Being a conductor helps me to hear and see my music from the other side of the spectrum. It doesn’t influence my compositional style, but it informs my writing through the experience and perspective I gain. It has been a long tradition throughout history that composers also conduct their own works, but also other composers’ music. I still believe in this great tradition, not to mention that for composers to be able to support each other’s music is always a fantastic idea. I recommend that every composer should learn how to conduct.   

As a vocalist, you find yourself on stage: Did this change your perception of your own music?

Being a vocalist myself helps me to understand not only how to write for voice, but also how to create drama with the voice. This is particularly vital while writing opera, music theater, and vocal theater. In orchestra, every instrument tends to tune to the oboe and every string section wants to sound as one sound, one body. In vocal music, every singer has a unique and individual voice.  How to showcase, dramatize, and personalize that individual voice is also what draws me to writing vocal music, which is full of possibilities and surprises. One of the greatest challenges composers must face is how to start a symphonic work?  I like to improvise a lot with my own singing. One time, I decided to start improvising with my voice and recorded what I sang. Subsequently, I used one of the recorded improvisations to start my symphonic work SHATTERED STEPS, which works out magically as you can hear on this new album. I am sure that there are many orchestral works throughout history that start with instrumental sounds, but how many of them start with vocal improvisation? If I can’t think of any, that’s a very good sign.

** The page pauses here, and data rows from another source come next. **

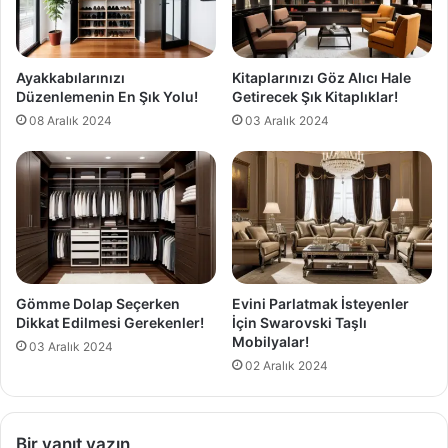
Ayakkabılarınızı
Kitaplarınızı Göz Alıcı Hale
Düzenlemenin En Şık Yolu!
Getirecek Şık Kitaplıklar!
08 Aralık 2024
03 Aralık 2024
Gömme Dolap Seçerken
Evini Parlatmak İsteyenler
Dikkat Edilmesi Gerekenler!
İçin Swarovski Taşlı
Mobilyalar!
03 Aralık 2024
02 Aralık 2024
Bir yanıt yazın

Over the last months, our world has been forced to undergo many changes – cultural, social, political. How did the pandemic affect you personally and professionally? 

Our life and our world are in this horrific COVID-19-induced coma now with no end in sight. No matter where you are and who you are, we are all affected by this reality. Most of us have experienced moments during this global pandemic where time and space seem to become frozen. For some of us, memories, feelings, and lives are forever trapped in that frozen time and space. Even after this crisis passes, our lives won't be the same anymore.

We currently live in a time when the Black Lives Matter movement resonates throughout various countries, and when anti-Asian racism has surged in a divisive COVID-19 world. Unfortunately, racism has been part of our lives for a long time and the situation is still grave. As an Asian-American composer, I have a social duty to create works to address the constant struggles and challenges we are facing. My recent opera AN AMERICAN SOLDIER reveals a realistic world and society where people in power are mistreating and abusing others simply because of their skin color, their name, their look and appearance regardless that they are born and raised in the same land and serving under the same flag. My new opera M. BUTTERFLY, for example, deals with the stereotypes and misperceptions the West holds towards the East.

Can you tell us a little bit about your upcoming projects?

I just finished my 6th opera BOOK OF MOUNTAINS AND SEAS. It is a vocal theater for 12 singers and 2 percussionists, and it will be staged by puppeteer Basil Twist. It has four chapters and runs for around 80 minutes in duration. It is scheduled to open at the Royal Danish Opera, Hong Kong New Vision Festival, Prototype Festival, Soundstreams Canada, and Holland Choral Biennale, among others. Currently, I am composing a symphonic work, THE BUTTERFLY EXCHANGE, for the NTR ZaterdagMatinee and the Netherlands Radio Philharmonic to be premiered at Het Royal Concertgebouw in Amsterdam, Theater und Philharmonie Essen GmbH in Germany, and with the NCPA Orchestra at the National Centre for Performing Arts in Beijing, China. My next opera will be written for the Washington National Opera in celebration of the 50th anniversary of the Kennedy Center in Washington, D.C.